▶ ASSIGNMENT: Lines in the data below that contain the word "costume" are to be copied.

▶ TASK DATA:
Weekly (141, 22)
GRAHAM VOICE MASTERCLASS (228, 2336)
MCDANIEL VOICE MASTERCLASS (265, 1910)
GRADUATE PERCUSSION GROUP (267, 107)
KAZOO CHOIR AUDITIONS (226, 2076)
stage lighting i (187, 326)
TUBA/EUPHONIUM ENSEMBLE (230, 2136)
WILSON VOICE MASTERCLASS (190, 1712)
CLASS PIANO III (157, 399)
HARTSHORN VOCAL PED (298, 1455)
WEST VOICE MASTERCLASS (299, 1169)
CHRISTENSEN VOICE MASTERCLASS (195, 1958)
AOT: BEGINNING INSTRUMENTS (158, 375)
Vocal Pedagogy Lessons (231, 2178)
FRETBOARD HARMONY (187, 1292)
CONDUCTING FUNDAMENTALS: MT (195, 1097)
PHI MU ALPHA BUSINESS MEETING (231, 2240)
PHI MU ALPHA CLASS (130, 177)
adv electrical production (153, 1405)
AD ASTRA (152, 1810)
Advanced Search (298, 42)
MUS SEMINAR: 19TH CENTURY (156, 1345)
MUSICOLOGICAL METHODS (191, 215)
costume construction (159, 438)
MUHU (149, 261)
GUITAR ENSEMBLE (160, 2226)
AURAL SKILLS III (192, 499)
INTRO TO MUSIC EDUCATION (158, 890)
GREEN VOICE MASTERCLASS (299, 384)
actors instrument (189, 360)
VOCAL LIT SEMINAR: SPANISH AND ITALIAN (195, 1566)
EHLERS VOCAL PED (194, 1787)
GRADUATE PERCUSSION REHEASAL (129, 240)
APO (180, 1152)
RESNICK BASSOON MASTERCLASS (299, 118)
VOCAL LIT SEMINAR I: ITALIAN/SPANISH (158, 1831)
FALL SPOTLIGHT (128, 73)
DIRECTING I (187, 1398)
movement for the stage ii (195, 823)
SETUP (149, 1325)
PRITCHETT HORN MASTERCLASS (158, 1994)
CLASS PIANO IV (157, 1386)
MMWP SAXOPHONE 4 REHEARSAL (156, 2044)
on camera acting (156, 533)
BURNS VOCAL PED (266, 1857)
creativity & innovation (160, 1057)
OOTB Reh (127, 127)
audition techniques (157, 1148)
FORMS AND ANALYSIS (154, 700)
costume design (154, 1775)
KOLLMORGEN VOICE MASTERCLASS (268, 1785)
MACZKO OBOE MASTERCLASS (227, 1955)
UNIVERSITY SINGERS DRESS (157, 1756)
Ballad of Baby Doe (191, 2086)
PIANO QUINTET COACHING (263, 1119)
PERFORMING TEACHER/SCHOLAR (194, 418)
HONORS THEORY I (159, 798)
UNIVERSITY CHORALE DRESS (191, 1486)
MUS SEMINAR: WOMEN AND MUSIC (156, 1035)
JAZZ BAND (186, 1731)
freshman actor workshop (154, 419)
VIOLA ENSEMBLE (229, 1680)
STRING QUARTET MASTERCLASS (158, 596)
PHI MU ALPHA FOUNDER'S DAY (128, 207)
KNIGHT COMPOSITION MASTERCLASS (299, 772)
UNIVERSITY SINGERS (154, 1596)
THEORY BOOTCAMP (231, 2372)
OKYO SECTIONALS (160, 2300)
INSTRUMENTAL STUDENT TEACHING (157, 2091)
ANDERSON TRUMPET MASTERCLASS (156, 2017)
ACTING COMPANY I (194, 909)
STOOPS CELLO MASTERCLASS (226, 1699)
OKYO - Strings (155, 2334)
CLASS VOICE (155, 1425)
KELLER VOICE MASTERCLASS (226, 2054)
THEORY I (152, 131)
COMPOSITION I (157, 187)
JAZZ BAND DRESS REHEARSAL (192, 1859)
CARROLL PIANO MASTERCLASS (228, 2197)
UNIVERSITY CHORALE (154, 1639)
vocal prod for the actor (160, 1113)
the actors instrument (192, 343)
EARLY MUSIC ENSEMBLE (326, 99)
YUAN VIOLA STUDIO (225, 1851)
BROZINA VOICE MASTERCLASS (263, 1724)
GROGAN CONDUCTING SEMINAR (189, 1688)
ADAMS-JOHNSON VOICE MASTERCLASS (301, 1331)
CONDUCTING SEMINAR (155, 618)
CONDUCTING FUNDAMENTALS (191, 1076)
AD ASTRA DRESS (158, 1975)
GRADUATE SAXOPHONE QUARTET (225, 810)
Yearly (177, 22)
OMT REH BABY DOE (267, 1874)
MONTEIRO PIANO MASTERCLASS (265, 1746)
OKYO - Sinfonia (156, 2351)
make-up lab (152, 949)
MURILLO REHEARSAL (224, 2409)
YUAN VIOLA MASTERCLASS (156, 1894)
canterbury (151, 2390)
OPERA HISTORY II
* * *
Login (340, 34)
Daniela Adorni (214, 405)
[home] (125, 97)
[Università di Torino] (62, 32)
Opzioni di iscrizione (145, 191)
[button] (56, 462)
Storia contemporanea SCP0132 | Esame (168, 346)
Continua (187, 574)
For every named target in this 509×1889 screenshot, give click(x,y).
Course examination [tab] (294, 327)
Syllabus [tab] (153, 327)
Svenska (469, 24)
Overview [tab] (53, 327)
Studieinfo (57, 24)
---
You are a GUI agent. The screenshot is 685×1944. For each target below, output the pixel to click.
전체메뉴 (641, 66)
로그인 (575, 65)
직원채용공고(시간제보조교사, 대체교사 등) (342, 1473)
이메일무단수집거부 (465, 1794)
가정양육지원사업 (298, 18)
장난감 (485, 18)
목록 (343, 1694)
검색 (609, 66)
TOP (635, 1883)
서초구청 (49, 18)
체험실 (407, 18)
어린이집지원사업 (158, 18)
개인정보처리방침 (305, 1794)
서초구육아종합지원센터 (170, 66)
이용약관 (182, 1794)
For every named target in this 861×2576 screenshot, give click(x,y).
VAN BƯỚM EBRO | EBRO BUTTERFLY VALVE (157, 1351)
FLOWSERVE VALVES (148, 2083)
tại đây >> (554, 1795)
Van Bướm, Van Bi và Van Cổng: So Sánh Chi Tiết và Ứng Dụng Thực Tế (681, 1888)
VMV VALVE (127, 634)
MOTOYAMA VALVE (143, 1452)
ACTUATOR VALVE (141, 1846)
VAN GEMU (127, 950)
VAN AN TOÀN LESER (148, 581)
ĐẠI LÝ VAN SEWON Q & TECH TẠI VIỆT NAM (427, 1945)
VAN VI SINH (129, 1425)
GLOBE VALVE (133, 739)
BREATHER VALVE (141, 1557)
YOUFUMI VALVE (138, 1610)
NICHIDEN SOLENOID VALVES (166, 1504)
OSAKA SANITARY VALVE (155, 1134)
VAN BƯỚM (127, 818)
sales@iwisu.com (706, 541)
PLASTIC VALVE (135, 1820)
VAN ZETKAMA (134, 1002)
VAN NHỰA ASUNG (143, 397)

▶ TASK RESULT:
costume construction (159, 438)
costume design (154, 1775)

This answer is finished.